Yo fui su soñador mal de ojo.
De hecho,
llevaba en mi bolsa un cuchillo
—el buen L.L.Bean de caza de mi esposo.
No sabía a ciencia cierta si apuñalaría una llanta
o si destriparía un sueño.
Me enseñaste
a creer en los sueños;
así pues, fui dragadora.
Como vieja de dedos artríticos los tomaba
escurriéndoles el agua con cuidado
—dulces juguetes oscuros,
y, misteriosos sobre todo,
antes de volverse débiles y quejumbrosos.
¡Ay, mi hambre! ¡Mi hambre!
Soy quien
abrió como cirujano
los tibios párpados
y sacó a las muchachas
a gruñir como peces.
Te conté,
dije
—pero mentía—
que el cuchillo era para mi madre…
y luego la despaché.
Las cortinas se agitan
y se hunden entre los barrotes.
Son mis dos damas flacas
llamadas Blanca y Rosa.
Afuera han podado
los prados como los de una propiedad de Newport.
Más allá, en el campo,
crece algo amarillo.
¿Fue hace un mes o hace un año
que la ambulancia se precipitó como carroza fúnebre
anunciando con su sirena un suicidio
—din, din, din—
silbato nocturno entre semáforos
insistiendo todo el recorrido en pregonar la vida?
He vuelto
pero la locura ya no es lo que solía ser.
¡Ha perdido su chispa!
¡Su inocencia!
El colega-paciente del sombrero de chimenea,
sus chistes fieros, la sonrisa maníaca
—hasta él parece borroso, pequeño y pálido.
He regresado,
reincidente,
sujeta a la pared de mosaico como destapacaños,
presa, como un convicto
tan pobre
que acaba por enamorarse de su celda.
Parada ante esta ventana vieja
me quejo de la sopa,
examino el terreno,
me doy el lujo de la vida desperdiciada.
Pronto levantaré la cara buscando una bandera blanca,
y cuando Dios llegue al fuerte
no escupiré y guardaré silencio ante su dedo.
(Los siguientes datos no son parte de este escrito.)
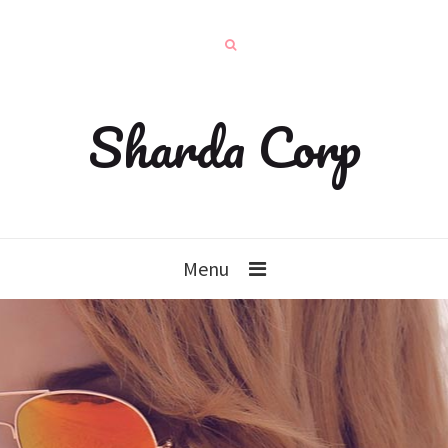
Sharda Corp
Menu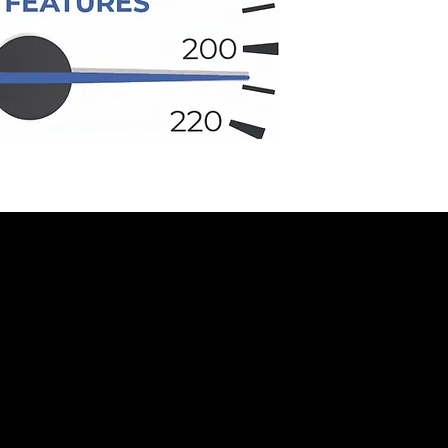
ADA PROJECT ARROW UNVEILED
Lo comeré como a una flor blanca.
¿Es éste el viejo truco, gastarse,
el cráneo que espera sus dosis
de electricidad?
Esto es la locura
salvo por esta especie de hambre.
De qué sirven mis preguntas
en semejante jerarquía de muerte
donde tierra y rocas suenan
¡din! ¡din! ¡din!
No podría llamársele una fiesta.
Es mi estómago lo que me atormenta.
¡Den vuelta, mis hambres!
Aunque sea una vez decidan algo deliberadamente.
Hay cerebros aquí que se pudren
como plátanos ennegrecidos.
Los corazones se han achatado como los platos de la cena.
Anne, Anne,
huye en tu asno,
huye de este triste hotel,
móntate en alguna bestia de pelo,
galopa hacia atrás presionando
tus nalgas en sus flancos,
siéntate de algún modo en su torpe trote.
¡Galopa fuera
de cualquier manera, como quieras!
Aquí todos hablan a su propia boca.
Eso es lo que significa estar loco.
Aquéllos a quienes más amé murieron de eso
—la enfermedad del idiota.
Junio de 1962
ANNE SEXTON (De Vive o Muere)
ACOMPAÑADA DE ÁNGELES
Estaba cansada de ser mujer,
cansada de cucharadas y cazuelas,
cansada de mi boca y mis pechos,
cansada de cremas y de sedas.
Aún había hombres sentados a la mesa,
en círculo alrededor del cuenco que ofrendaba.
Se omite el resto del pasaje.